- Directed by: Ken Annakin
- Written by: Harold Huth Patrick Kirwan Harold Swanton
- Based on: story by Harold Swanton
- Produced by: Harold Huth
- Starring: Richard Todd Anne Aubrey Jamie Uys Marty Wilde James Booth Lionel Jeffries
- Cinematography: Ted Moore
- Edited by: Bert Rule
- Music by: Larry Adler
- Production companies: Irving Allen Productions Jamie Uys Film Productions
- Distributed by: Columbia Pictures
- Release date: 2 November 1961 (London);
- Running time: 86 minutes
- Countries: United Kingdom South Africa
- Language: English

= The Hellions =

1961 British film directed by Ken Annakin

The Hellions is a 1961 British Western film directed by Ken Annakin starring Richard Todd, Anne Aubrey, Lionel Jeffries, Ronald Fraser and Colin Blakely. It was written by Harold Huth, Patrick Kerwan and Harold Swanton, and set and filmed in South Africa.

==Plot==
A lone law enforcement officer, Sam Hargis, battles criminals in South Africa when Luke Billings and his four sons ride into town to get revenge on Hargis for a previous clash, when he ran Luke out of town.

At first, the locals leave all of the fighting to Hargis, saying that it is his sole responsibility. However, after the Billings kill two innocent residents, some of them arm themselves and shoot dead all the Billings except Luke who, during a fist fight with Hargis, falls from a roof and is killed.

==Cast==
- Richard Todd as Sam Hargis
- Anne Aubrey as Priss Dobbs
- Jamie Uys as Ernie Dobbs
- Marty Wilde as John Billings
- Lionel Jeffries as Luke Billings
- James Booth as Jubal Billings
- Al Mulock as Mark Billings
- Colin Blakely as Matthew Billings
- Zena Walker as Julie Hargis
- Ronald Fraser as Frank

==Production==
In June 1960 Warwick announced it would not make films through major studios but would produce and distribute films itself with a slate of pictures worth $8 million a year: "three big films a year" plus eight others which it would finance through Eros (that would cost an estimated $3 million). Warwick's first new film would be The Long Ships, a $3.5 million spectacle, following by The Heillions. Both would be shot in Yugoslavia.
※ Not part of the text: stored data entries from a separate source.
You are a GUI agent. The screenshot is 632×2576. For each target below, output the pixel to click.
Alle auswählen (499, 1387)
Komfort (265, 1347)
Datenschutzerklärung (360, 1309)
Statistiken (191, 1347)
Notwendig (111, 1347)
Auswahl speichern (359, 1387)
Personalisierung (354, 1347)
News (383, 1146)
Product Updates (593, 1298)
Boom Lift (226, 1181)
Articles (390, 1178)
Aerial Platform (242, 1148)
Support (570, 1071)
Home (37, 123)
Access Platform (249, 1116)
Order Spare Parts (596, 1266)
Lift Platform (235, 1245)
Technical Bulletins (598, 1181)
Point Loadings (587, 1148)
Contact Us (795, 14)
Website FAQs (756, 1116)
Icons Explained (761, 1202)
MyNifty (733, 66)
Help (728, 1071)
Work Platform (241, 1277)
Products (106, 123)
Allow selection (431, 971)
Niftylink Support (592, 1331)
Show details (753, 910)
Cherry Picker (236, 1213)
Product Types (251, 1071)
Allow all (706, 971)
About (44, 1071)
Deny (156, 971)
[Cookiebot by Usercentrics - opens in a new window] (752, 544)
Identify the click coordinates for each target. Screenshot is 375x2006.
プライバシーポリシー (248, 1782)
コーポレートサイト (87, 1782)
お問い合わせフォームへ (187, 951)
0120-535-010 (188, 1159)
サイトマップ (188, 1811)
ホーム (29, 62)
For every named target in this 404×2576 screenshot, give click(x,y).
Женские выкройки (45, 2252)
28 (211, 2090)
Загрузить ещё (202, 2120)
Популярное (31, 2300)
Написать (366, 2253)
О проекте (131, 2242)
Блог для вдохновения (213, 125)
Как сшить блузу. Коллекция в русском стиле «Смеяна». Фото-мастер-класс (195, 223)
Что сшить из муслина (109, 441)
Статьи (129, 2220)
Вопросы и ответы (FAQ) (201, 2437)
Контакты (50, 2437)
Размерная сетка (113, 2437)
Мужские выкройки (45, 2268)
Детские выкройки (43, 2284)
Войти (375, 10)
In May 1961, there were widespread reports that Albert R. Broccoli and Irving Allen would split up. Broccoli admitted that they disagreed on certain projects and that Allen would be making The Hellions by himself while Broccoli would make his own film in Africa but said that the men would reunite to make Cromwell.

The film was offered by Warwick Productions to Ken Annakin, who agreed to direct as he had fond memories of South Africa from another film, Nor the Moon by Night. He also had wanted to direct another Western, The Singer Not the Song but been unable to get the job. Anne Aubrey had appeared in a number of Warwick Films.

===Shooting===
Filming took place in Brits, a small town north of Pretoria. Annakin decided to make the film " as a spoof of the normal American Western. With many laughs and broad gags – such as were used so successfully years later in Cat Ballou. We proceeded to shoot the film this way." Annakin fell so ill with polio during the shoot he was unable to make it on set so Harold Huth and his assistant Clive Reed took over and directed under Annakin's instructions from the hospital bed. It took Annakin months to recover. Richard Todd recalled James Booth in particular was difficult for Huth. Nonetheless, Todd was excited by the possibilities of filming in South Africa and went on to make more films there.

==Reception==
The Monthly Film Bulletin wrote: "Woefully unoriginal Western set in South Africa, unconvincingly staged and plotted, tediously violent, uncertainly directed by Ken Annakin and very badly acted."

The New York Times called it "High Noon on the veldt... wide screen drivel."

Annakin later wrote " Most of the critics panned the film for being uneven – which was not surprising since I had directed big portions of the scenes tongue-in-cheek while Harold Huth and Clive Reed, God bless them, had loyally tried to complete them but somehow had allowed everything to be played straight"

==Bibliography==
- Annakin, Ken (2001). "So you wanna be a director?"